Eine Mail aus dem betroffenen Gebiet...

verfasst von Maylin, 20.01.2010, 11:20
(editiert von Maylin, 20.01.2010, 11:21)

Eine Userin hat folg. Mail zur Verfügung gestellt, die sie von einer Freundin aus d. betroffenen Gebiet erhalten hat. Ich kopiere die Mail hier mal 1:1 ins Forum. Die Erlaubnis dafür habe ich von ihr erhalten.

Hallo xxx, herzlichen Dank für deine mail.  Erst einmal ganz schnell meine Rückmeldung. Das Beben von Haiti hat uns zwar auch geschüttelt, aber nur mit kleineren Schäden.

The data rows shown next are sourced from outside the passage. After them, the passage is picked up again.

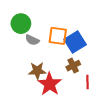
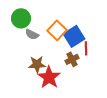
orange square: (58, 36) -> (57, 30), turned 36
red line: (87, 82) -> (86, 48), moved

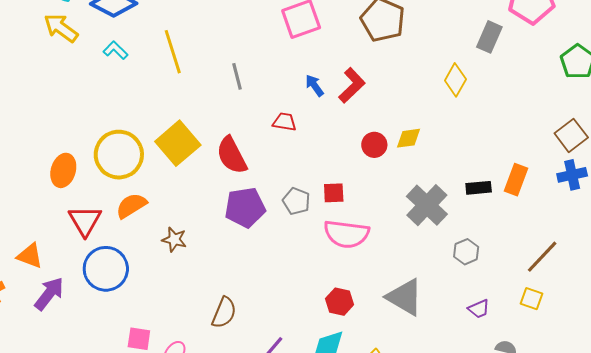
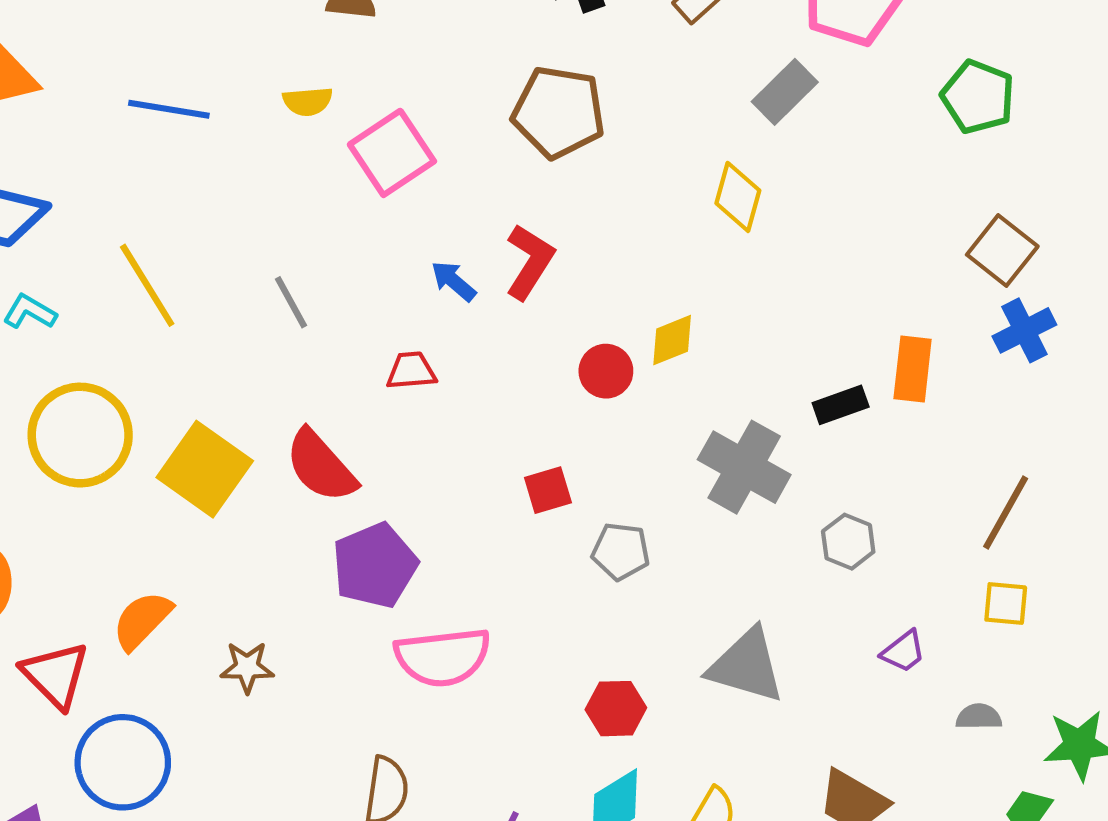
gray rectangle: (489, 37) -> (785, 92), turned 36
yellow circle: (119, 155) -> (80, 435), moved
gray pentagon: (296, 201) -> (621, 551), moved
pink semicircle: (346, 234) -> (443, 657), moved

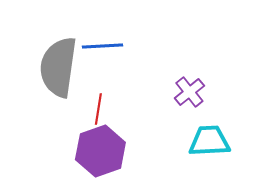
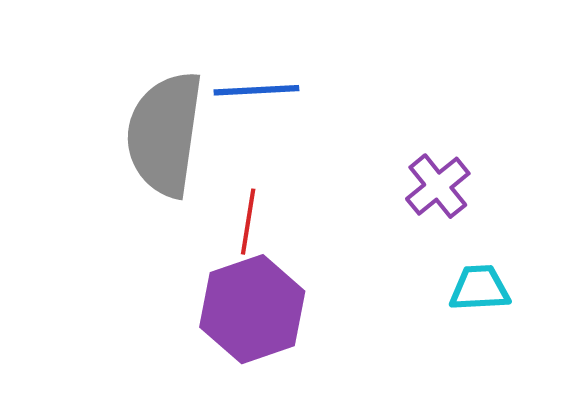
cyan trapezoid: (209, 141) -> (480, 288), size x0.7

Hier ganz kurz ein Statement meinerseits, damit Du zu den vielen irrigen Informationen etwas aus der Nähe bekommst:

1. Der Flughafen Port-au-Prince wird als zerstört erklärt, somit können keine Flugzeuge dort landen. Offiziell wird das gesagt. Augenzeugen berichten, dass das nicht wahr ist. Nur die Amerikaner dürfen dort landen. Wird geheim gehalten. Der Airport ist voll funktionsfähig und vom Erdbeben gar nicht betroffen gewesen. Hilfsorganisationen müssen wieder zurück in ihre Länder. Santo Domingo und Puerto Plata - hier in der Dom. Rep. - hat all diese Flugzeuge rumstehen. Eine andere öffentliche Stellungnahme sagt, der Flughafen ist übervoll mit Hilfsflugzeugen, so dass leider ( auch) niemand mehr landen kann und darf. Der Chef der Schweizer Hilfsorganisation, der nur bei Erdbeben mit seinen Profileuten anfliegt, ist zurück gewiesen worden. Dieser Chef ist ein Onkel unserer Schweizer Familie. Also das sind Infos aus erster Hand.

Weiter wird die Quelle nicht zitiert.